Scottish Alliance for Geoscience, Environment and Society

Dr Matteo Ciantia

Research interests:

Matteo’s research interest is in theoretical soil mechanics, rock mechanics, and environmental geomechanics, as well as in theory of plasticity. His current projects deal with crushable soils, hydro- and chemo-plasticity of soft rocks, and in general in mechanics of materials composed of chemically reacting solids and liquids. The above subjects involve mathematical modelling and model-driven laboratory experiments. In particular to develop coupled constitutive models for soft-rocks and soils innovative approaches to uncouple processes at the laboratory scale are required. In particular, Matteo has developed methodologies to uncouple plastic mechanisms induced by hydro-chemo-mechanical weathering processes and crushing/breakage in soils by means of ad-hoc experimental tests. Matteo is also active in numerical modelling. His expertise includes standard Finite Element formulations and the Discrete Element Method. Matteo he has recently started to use the Particle Finite Element Method to model-driven piles in geomaterials in collaboration with the Barcelona UPC group.

Career history:

– Aug 2017 -> Ongoing:
Lecturer in Geotechnical Engineering in the School of Science and Engineering at Dundee University.

– 1 Feb 2018 -> 31 Dec 2018:
Visiting Fellow at the University of New South Wales (Australia): – invited to collaborate in a project with a number of universities and industry partners looking at liquefaction of mine tailings.

– Oct 2015 -> Sept 2017
Imperial College Research Fellow

– Feb 2013 -> Sept 2015:
Post-Doctoral Fellow at the Universitat Politècnica de Catalunya, Barcelona.

– March 2013:
PhD at the Politecnico di Milano

Active research projects:

– Sustainable Chemical Consolidants as an alternative to Portland cement grouting: Experiments and Numerical Methods £2.5k – funding body: Scottish Research Partnership in Engineering, SRPe-PECRE (2018-2019).

– On the Critical State of crushable materials using LAMMPS: CIRRUS Scottish Academic Access (1,000,000.0 CPUhs) – EPSRC Tier2 platform.

– Numerical models of driven pile installation in chalk for offshore renewables £5k – funding body: Scottish Research Partnership in Engineering, SRPe-PECRE fund (2017-2018).

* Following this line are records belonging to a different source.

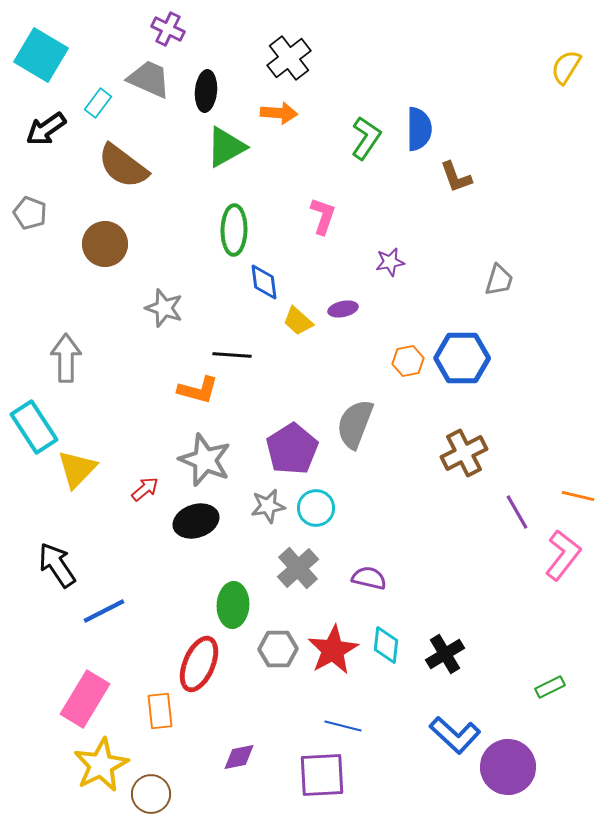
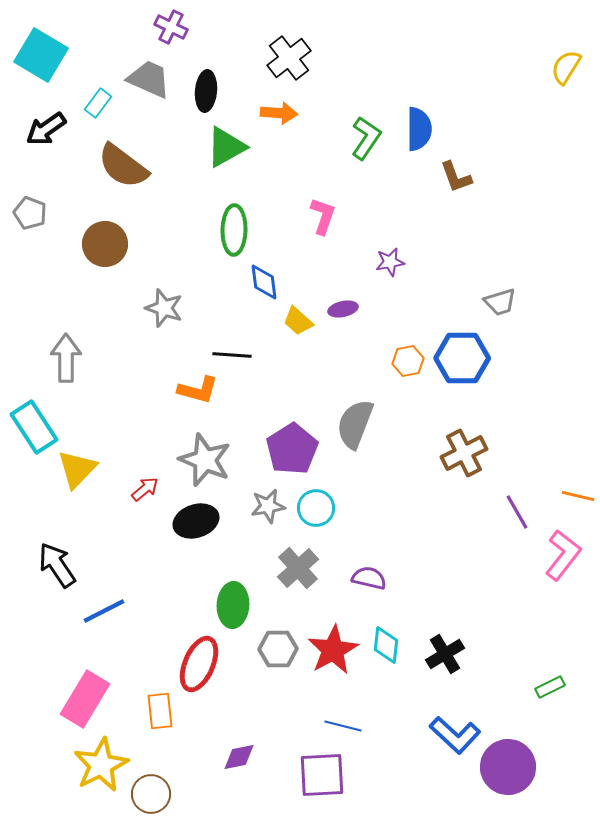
purple cross at (168, 29): moved 3 px right, 2 px up
gray trapezoid at (499, 280): moved 1 px right, 22 px down; rotated 56 degrees clockwise
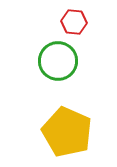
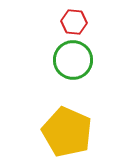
green circle: moved 15 px right, 1 px up
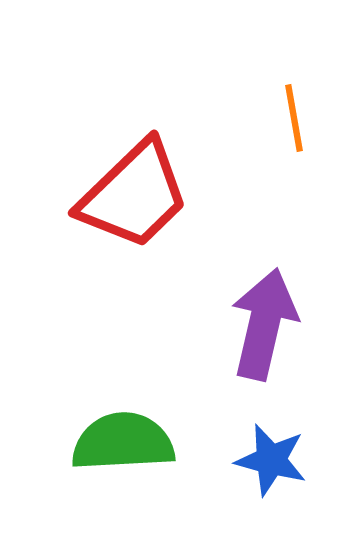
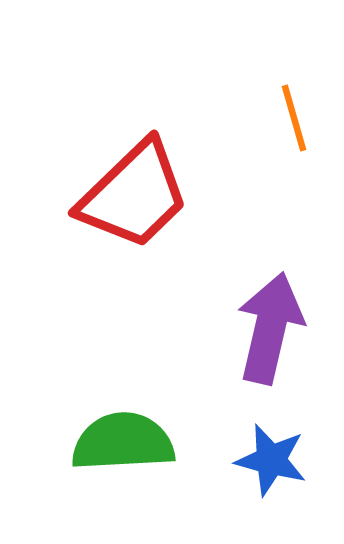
orange line: rotated 6 degrees counterclockwise
purple arrow: moved 6 px right, 4 px down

Titles of undergoing PhD projects I am supervising:

1. DEM modelling of dynamic penetration tests in crushable soils
2. Borehole stability in rock salt
3. Stability of trees under lateral loading from natural hazards

Recent publications:

Ciantia, M. O., Boschi, K., Shire, T. & Emam, S. (2018) Numerical techniques for fast DEM large-scale model generation, Proceedings of the Institution of Civil Engineers – Engineering and Computational Mechanics (accepted)

Castellanza, R., Lollino, P. and Ciantia, M., (2018). A methodological approach to assess the hazard of underground cavities subjected to environmental weathering. Tunnelling and Underground Space Technology, 82, pp.278-292.

Ciantia, M.O., Castellanza, R. and Fernandez-Merodo, J.A., (2018). A 3D Numerical Approach to Assess the Temporal Evolution of Settlement Damage to Buildings on Cavities Subject to Weathering. Rock Mechanics and Rock Engineering, pp.1-24.

Ciantia, M.O., Arroyo, M., O’Sullivan, C., Gens, A. and Liu, T., (2018). Grading evolution and critical state in a discrete numerical model of Fontainebleau sand. Géotechnique, pp.1-15.

Hueckel, T., Ciantia, M., Mielniczuk, B., El Youssouffi, M.S. and Hu, L.B., 2017, May. Modeling physico-chemical degradation of mechanical properties to assess resilience of geomaterials. In International Workshop on Bifurcation and Degradation in Geomaterials (pp. 65-79). Springer, Cham.